**WORK TASK**
Of the material below, the lines to be retyped are those from the line containing "For general error" through the line containing "48 Dunham Ridge, Suite 2150", inclusive; reproduce them exactly.

* * *

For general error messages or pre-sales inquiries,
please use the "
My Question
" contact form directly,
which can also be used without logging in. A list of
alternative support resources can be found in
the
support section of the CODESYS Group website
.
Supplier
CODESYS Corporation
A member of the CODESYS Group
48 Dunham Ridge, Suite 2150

* * *

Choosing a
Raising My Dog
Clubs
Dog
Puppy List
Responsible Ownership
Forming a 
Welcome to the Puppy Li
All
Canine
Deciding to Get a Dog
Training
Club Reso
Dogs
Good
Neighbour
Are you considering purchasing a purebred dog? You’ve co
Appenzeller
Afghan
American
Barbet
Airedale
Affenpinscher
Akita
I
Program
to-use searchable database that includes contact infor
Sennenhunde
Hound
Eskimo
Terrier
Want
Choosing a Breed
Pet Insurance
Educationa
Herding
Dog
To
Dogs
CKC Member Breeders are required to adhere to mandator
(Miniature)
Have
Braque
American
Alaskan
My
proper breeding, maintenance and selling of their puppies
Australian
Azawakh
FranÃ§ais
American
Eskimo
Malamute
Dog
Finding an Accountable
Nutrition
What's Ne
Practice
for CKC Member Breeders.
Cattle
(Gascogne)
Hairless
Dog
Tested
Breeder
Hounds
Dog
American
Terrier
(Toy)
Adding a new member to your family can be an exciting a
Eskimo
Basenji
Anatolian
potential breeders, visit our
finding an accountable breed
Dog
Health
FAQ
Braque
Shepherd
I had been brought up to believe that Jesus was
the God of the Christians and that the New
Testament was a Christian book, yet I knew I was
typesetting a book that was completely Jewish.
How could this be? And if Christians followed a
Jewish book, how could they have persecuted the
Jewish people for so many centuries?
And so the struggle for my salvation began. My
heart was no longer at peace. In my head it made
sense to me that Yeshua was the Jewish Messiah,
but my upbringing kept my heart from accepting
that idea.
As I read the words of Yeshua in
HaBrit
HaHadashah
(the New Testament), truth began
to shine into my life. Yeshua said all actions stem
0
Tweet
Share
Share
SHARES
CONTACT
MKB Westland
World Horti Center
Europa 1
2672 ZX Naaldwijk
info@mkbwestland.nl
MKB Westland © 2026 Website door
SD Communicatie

* * *

**WORKED SOLUTION**
For general error messages or pre-sales inquiries,
please use the "
My Question
" contact form directly,
which can also be used without logging in. A list of
alternative support resources can be found in
the
support section of the CODESYS Group website
.
Supplier
CODESYS Corporation
A member of the CODESYS Group
48 Dunham Ridge, Suite 2150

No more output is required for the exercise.